The virtual world, by making bits cheap, ultimately devalues straight-up overt communication. There would be no contest between attending a talk in person versus watching a video if the only content were the talk itself. The virtual option wins every time. For content where this is true, virtual events ultimately kill physical events.
But by vastly boosting the amount of content online (like this blog for instance), the Internet radically boosts demand for associated context and subtext. When texts become cheap, context and subtext become relatively more valuable.
This is one reason why I think offline events are a necessary part of sustainable blogging. Or any sort of online activity.
Europeans seem to instinctively understand this much better than Americans. I’ve now spoken at two European events, and both times, I got the sense that the organizers understood what they were doing much better. They struck the right balance between context and agenda. There was more of a festive air to the proceedings. Online components were more thoughtfully integrated.
This could be partly because America is more of a low-context culture than the rest of the world, with a much more transactional approach to events.
Events are Eating Organizations
In a way, the best way to understand what’s going on is that events are eating organizations. This is a corollary that follows from Marc Andreessen’s observation that software is eating everything. Events are software. Organizations are hardware.
Organizations are ultimately abstractions that make some class of interactions cheaper by codifying them within a structural boundary. Digital technology makes much of that codification fluid or entirely unnecessary. A software project living on github does not really need to have an associated organization until much later in its scaling journey.
You could say that software eats Gesellschaft and all that remains is Gemeinschaft. Events without organizations.
There is a new Greatest Show on Earth: the Internet. The subtext and context for this show are the new breed of amateurized events. This is more than just disruption of traditional conference culture by new conference culture. It is a slow shift in the very nature of social organization.
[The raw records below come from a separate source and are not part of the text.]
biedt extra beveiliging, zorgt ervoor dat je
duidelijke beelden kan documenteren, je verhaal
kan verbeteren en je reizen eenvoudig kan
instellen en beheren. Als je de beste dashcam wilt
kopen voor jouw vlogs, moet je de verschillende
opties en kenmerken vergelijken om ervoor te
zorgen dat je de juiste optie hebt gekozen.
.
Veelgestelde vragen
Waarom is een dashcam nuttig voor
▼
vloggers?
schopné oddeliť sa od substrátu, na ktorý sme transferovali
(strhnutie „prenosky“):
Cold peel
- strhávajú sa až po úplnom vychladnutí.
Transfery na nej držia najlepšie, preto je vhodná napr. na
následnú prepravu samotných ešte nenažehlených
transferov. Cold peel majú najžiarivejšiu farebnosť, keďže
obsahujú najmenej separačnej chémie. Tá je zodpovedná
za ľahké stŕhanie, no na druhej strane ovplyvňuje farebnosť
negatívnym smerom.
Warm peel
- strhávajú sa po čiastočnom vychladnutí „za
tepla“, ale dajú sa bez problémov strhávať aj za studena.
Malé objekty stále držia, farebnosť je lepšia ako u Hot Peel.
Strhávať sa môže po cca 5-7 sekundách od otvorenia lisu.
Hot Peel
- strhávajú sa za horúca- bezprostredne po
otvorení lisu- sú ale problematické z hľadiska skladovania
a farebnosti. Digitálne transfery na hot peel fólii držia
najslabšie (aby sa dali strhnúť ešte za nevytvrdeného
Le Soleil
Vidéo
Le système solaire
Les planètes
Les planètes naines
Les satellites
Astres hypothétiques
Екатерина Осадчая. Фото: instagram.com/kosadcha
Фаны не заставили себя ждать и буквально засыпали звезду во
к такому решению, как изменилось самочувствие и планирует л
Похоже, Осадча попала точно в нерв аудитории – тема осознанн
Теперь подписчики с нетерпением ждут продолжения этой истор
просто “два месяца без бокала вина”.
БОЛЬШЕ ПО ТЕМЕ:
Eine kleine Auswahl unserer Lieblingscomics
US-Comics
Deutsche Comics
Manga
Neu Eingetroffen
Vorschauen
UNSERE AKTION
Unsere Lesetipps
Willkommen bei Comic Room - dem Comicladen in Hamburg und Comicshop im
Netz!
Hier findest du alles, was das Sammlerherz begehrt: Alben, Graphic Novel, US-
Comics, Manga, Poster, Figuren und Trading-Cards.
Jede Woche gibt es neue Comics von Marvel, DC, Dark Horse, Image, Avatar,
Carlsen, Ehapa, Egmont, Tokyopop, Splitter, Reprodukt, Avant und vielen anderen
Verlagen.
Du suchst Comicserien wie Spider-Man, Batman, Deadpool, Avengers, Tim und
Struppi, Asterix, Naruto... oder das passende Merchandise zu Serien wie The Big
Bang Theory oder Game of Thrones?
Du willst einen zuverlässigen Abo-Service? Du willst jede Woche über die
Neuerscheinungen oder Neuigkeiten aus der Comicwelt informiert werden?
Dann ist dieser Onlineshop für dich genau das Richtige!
I think there’s a lot going on as part of this overall process. Events have always been important in the history of technology (the 19th century was a parade of World Fairs for example), but generally organizations have been the more important part of the equation. Technological eras are identified by their associated institutions.
With the Internet however, organizations recede into the background, and events carry more of the burden of economic and cultural life. At one point, it even struck me that Silicon Valley is best understood as one continuous tradeshow. Startups, until they become profitable, are more like booths or exhibits at a 19th century World Fair than companies. Meetups are pre-organizations that may never turn into organizations. The tech blogosphere is more like live event commentary than “news” in the sense of newspapers. The press in the traditional sense is an institution, but the blogosphere is a show.
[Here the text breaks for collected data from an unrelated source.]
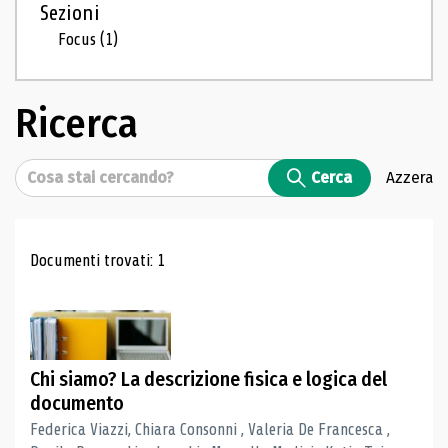
Sezioni
Focus
(1)
Ricerca
Cerca
Cerca
Azzera
Risultati di ricerca
Documenti trovati: 1
Chi siamo? La descrizione fisica e logica del
documento
Federica Viazzi, Chiara Consonni , Valeria De Francesca ,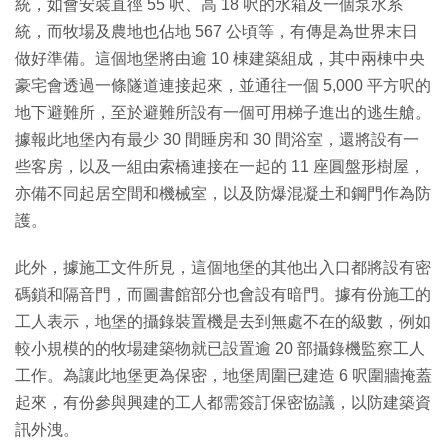
統，如會安裝直徑 55 呎、高 18 呎的水箱及一個泵水系
統，而牧場及農地也佔地 567 公頃等，有傳是為世界末日
做好準備。這個地堡將由逾 10 棟建築組成，其中兩棟中央
豪宅會透過一條隧道連接起來，並通往一個 5,000 平方呎的
地下避難所，至於避難所設有一個可用梯子進出的逃生艙。
據報此地堡內有最少 30 間睡房和 30 間浴室，還將設有一
些客房，以及一組由索橋連接在一起的 11 座圓盤形樹屋，
亦備不同起居空間和機械室，以及防爆混凝土和鋼門作為防
護。
此外，據施工文件所見，這個地堡的其他出入口都將設有密
碼鎖和隔音門，而圖書館部分也會設有暗門。據有份施工的
工人表示，地堡的攝錄裝置機是去到無處不在的級數，例如
較小規模的的牧場建築物就已設置逾 20 部攝錄機監察工人
工作。為讓此地堡更為保密，地堡周圍已建造 6 呎圍牆掩蓋
起來，有份參與興建的工人都需簽訂保密協議，以防建築資
訊外洩。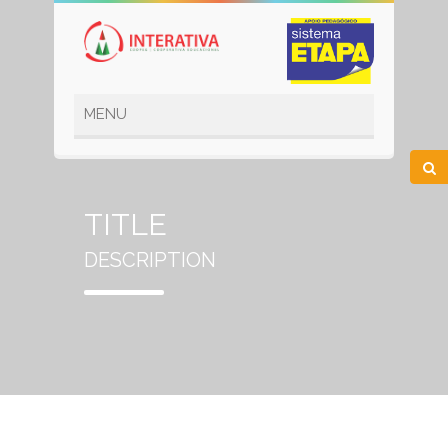
TITLE
DESCRIPTION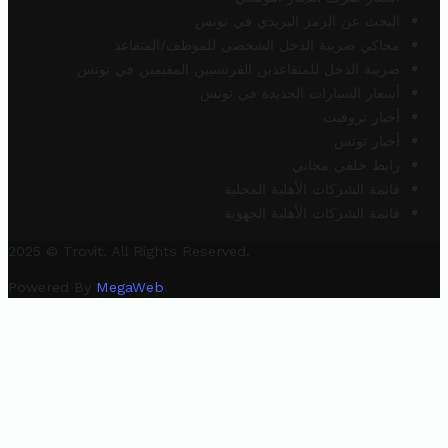
البحث عن الرمز البريدي في تونس
محاكي ضريبة الدخل الشخصي للموظف/المتقاعد
ضريبة الدخل للمتقاعدين الفرنسيين المقيمين في تونس
أسعار السيارات الجديدة في تونس
أخبار تروفيت
أخبار تونس
رابط خلفي مجاني
قائمة الشركات الأهلية المحلية
قائمة الشركات الأهلية الجهوية
2025 © Trovit. All Rights Reserved.
Powered By
MegaWeb
.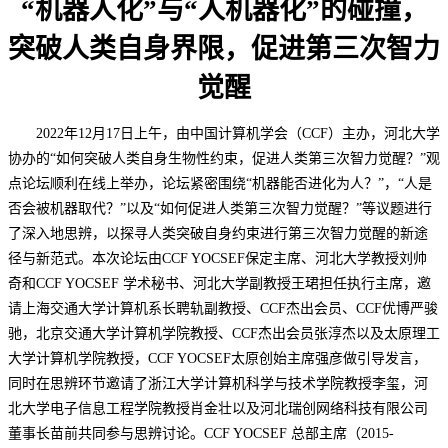
“机器人化”与“人机器化”的碰撞，
突破人类自身界限，促进第三次智力
觉醒
2
022
年
1
2
月
1
7
日上午，由中国计算机学会（
C
CF
）主办，河北大学
协办的
“如何突破人类自身生物性约束，促进人类第三次智力觉醒？”观
点论坛顺利在线上举办，论坛紧密围绕“机器能否进化为人？”，“人是
否会被机器取代？”以及“如何促进人类第三次智力觉醒？”等议题进行
了深入地思辨，以探寻人类突破自身约束进行第三次智力觉醒的新途
径与新范式。本次论坛由
CCF YOCSEF保定
主席
、河北大学教授刘帅
奇
和
C
CF YOCSEF
学术秘书、河北大学副教授王珺担任执行主席，邀
请上海交通大学计算机系长聘轨副教授、
C
CF
杰出会员、
C
CF
优博严骏
驰，北京交通大学计算机学院教授、
C
CF
杰出会员张淳杰以及太原理工
大学计算机学院教授，
C
CF YOCSEF
太原创始主席强彦做引导发言，
同时在思辨环节邀请了浙江大学计算机科学与技术学院教授李玺，河
北大学电子信息工程学院教授肖金壮以及河北瑞创网络科技有限公司
董事长苗前共同参与思辨讨论。
C
CF YOCSEF
总部主席（
2
015-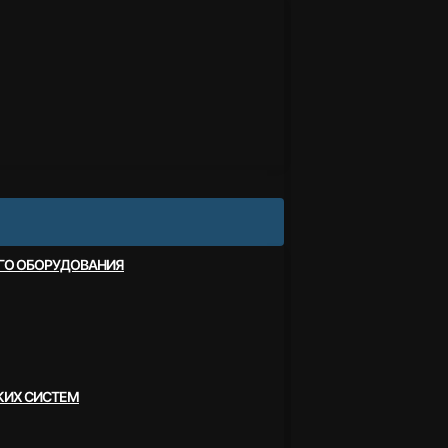
ОГО ОБОРУДОВАНИЯ
КИХ СИСТЕМ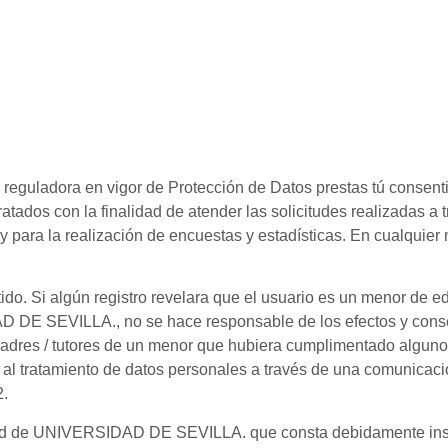
reguladora en vigor de Protección de Datos prestas tú consenti
atados con la finalidad de atender las solicitudes realizadas a 
, y para la realización de encuestas y estadísticas. En cualquie
itido. Si algún registro revelara que el usuario es un menor 
 DE SEVILLA., no se hace responsable de los efectos y conse
adres / tutores de un menor que hubiera cumplimentado alguno 
 al tratamiento de datos personales a través de una comunicaci
2.
edad de UNIVERSIDAD DE SEVILLA. que consta debidamente insc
This suggests that there are interesting challenges ahead for organizations with a particularly high proportion of Gemeinschaft to Gesellschaft, like universities.
On the one hand, they are likely to get unbundled into events, wherever context and subtext are important.
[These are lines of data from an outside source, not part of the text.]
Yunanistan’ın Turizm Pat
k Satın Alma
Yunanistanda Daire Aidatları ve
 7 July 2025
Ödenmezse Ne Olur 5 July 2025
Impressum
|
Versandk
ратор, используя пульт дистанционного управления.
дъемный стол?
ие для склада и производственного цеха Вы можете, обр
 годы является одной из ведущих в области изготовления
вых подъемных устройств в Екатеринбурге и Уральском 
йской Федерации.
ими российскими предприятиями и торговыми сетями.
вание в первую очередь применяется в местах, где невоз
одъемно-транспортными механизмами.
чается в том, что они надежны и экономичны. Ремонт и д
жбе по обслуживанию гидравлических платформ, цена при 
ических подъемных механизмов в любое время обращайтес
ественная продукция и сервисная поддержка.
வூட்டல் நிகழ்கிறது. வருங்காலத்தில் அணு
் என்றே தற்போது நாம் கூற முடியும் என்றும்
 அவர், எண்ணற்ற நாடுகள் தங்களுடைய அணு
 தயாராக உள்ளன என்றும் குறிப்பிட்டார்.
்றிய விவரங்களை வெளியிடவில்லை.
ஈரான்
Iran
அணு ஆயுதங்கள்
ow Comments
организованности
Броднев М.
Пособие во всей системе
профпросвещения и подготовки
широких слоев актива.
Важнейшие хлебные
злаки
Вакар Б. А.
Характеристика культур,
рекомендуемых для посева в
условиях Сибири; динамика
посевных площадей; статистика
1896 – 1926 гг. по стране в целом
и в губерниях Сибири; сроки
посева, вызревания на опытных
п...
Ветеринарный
On the other hand, for “commodity” courses (like Statistics 101, say), with relatively low context/subtext and high textuality, we will see massive aggregation online. This is already happening with MOOCs on Coursera, Khan Academy, and so forth.
Blogs as Extended Events
Lately, I’ve started to think of what I do as an ongoing event with online and offline components, rather than content creation. The writing is the story of the event. It makes most sense when situated within the event stream it catalyzes.
I am not quite sure what that means, but it is a fertile framing that gets me thinking more clearly about some challenges. Every year, more of ribbonfarm seems to go offline or offsite.
I’ll be at ALM Chicago March 5-7. I’ll be doing a workshop format talk on systems thinking. Hopefully I’ll meet some of you there.
And of course, my own biggest little experiment, Refactor Camp, is two weeks from now. We’ll see what happens in this second iteration.